This invention relates to optical repeaters for telecommunication transmission systems, particularly for undersea systems and particularly but not exclusively to glanding arrangements for such repeaters.
In an optical undersea telecommunications system the major problems are the maintenance of a vapour and water free environment and an assembly of the electrical and optical components which facilitates manufacture and testing prior to installation.
U.K. Patent application No. 2091901A provides a sealed chamber on the front of the bulkhead and two cable glands, one through the chamber wall and one through the bulkhead, to provide a sealed environment within the repeaters and enable fibre splicing in the chamber. However this arrangement is not ideal; in particular it is difficult to see how either gland can be factory tested, other than with gas under pressure, without damaging the cable or the gland.

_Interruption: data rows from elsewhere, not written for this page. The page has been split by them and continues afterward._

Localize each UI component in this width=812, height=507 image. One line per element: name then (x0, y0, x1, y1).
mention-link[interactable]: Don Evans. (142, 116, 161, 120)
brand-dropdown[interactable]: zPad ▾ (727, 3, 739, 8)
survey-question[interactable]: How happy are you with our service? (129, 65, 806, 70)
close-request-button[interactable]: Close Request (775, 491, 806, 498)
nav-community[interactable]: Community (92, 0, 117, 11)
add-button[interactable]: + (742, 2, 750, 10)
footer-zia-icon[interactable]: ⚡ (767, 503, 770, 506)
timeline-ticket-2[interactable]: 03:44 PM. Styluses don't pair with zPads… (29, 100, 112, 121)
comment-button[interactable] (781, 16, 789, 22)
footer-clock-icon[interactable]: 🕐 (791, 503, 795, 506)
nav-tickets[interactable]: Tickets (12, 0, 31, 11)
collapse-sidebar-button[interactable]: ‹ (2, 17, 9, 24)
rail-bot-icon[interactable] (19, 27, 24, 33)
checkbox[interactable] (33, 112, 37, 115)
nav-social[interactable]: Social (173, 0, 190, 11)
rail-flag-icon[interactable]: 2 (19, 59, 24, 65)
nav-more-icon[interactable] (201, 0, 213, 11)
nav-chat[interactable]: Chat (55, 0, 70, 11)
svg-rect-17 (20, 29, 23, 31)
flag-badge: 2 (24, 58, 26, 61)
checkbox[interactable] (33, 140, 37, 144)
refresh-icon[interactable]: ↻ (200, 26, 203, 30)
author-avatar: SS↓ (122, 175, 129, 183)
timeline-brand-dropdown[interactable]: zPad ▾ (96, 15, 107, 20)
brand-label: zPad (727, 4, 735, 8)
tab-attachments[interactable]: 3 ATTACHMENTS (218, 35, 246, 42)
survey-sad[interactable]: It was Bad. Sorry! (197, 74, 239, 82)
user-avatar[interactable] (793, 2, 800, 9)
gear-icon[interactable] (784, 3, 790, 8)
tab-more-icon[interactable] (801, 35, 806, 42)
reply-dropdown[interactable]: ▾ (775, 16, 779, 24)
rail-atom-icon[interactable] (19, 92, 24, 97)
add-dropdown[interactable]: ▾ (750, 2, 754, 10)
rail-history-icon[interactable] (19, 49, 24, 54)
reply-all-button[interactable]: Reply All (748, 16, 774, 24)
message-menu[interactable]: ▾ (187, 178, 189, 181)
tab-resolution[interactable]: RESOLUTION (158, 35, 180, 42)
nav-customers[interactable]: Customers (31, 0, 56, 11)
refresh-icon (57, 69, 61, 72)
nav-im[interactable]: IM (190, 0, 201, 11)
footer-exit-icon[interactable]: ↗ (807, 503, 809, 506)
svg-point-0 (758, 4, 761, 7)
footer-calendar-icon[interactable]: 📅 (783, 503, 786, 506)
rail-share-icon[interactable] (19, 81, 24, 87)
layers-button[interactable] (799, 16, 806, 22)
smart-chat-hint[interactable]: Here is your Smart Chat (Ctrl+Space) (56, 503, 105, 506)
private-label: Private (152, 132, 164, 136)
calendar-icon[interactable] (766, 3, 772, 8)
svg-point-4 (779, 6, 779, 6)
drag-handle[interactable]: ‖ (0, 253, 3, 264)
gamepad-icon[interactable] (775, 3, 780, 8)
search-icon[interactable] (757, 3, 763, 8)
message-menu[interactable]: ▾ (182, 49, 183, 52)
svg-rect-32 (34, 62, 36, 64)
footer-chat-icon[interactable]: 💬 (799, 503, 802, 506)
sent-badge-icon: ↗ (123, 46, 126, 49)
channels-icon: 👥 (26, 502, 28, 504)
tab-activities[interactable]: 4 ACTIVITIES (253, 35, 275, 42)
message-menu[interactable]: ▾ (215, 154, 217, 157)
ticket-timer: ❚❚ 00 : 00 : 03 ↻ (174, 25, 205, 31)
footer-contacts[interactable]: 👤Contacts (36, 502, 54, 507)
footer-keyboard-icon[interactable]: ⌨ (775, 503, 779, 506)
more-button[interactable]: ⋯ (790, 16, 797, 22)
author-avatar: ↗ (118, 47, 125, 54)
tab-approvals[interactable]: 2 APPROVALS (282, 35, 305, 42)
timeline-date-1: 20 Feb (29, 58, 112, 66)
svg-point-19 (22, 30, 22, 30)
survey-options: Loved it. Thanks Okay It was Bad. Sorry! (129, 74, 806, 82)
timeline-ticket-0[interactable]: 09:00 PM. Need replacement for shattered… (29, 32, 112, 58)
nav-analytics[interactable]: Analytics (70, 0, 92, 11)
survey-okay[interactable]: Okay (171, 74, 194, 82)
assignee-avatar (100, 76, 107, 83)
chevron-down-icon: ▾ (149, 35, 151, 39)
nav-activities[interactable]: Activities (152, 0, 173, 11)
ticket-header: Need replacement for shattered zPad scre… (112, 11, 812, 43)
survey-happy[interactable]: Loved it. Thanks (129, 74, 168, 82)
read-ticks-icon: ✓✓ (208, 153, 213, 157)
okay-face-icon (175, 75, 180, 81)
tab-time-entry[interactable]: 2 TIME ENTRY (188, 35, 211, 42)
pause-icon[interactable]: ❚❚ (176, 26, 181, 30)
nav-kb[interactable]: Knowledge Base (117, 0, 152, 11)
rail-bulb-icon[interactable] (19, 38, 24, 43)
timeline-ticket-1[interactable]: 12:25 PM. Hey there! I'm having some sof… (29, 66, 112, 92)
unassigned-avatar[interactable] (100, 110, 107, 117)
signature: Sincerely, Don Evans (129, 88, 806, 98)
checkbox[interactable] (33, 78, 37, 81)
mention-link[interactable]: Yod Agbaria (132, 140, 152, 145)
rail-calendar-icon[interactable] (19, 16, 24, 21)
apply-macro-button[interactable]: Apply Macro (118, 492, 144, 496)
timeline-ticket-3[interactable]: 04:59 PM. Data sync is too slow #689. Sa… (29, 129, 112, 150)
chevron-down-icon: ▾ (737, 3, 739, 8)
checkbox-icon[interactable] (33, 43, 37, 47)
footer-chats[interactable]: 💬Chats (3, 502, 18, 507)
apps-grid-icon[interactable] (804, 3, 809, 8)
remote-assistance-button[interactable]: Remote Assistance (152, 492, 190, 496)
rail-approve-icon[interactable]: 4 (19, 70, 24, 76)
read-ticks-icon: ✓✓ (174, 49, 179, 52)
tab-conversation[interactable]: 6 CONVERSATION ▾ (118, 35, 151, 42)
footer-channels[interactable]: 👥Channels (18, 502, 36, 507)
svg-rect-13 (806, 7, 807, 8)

U.S. Pat. No. 4,345,816 shows an optical fibre introducing equipment for an optical submerged repeater and teaches the use of a small diameter metal cylinder with an insertion hole for receiving an optical fibre more than several times the diameter of the coated optical fibre, and gluing the fibre into the insertion hole with part of the coating removed. The disadvantage of this arrangement is the use of adhesive such as epoxy for withstanding the ultimate pressure differential which may occur in use of the repeater and the fact that no epoxy adhesive has yet been found, to our knowledge, which provides hermeticity to the degree required for a submerged repeater.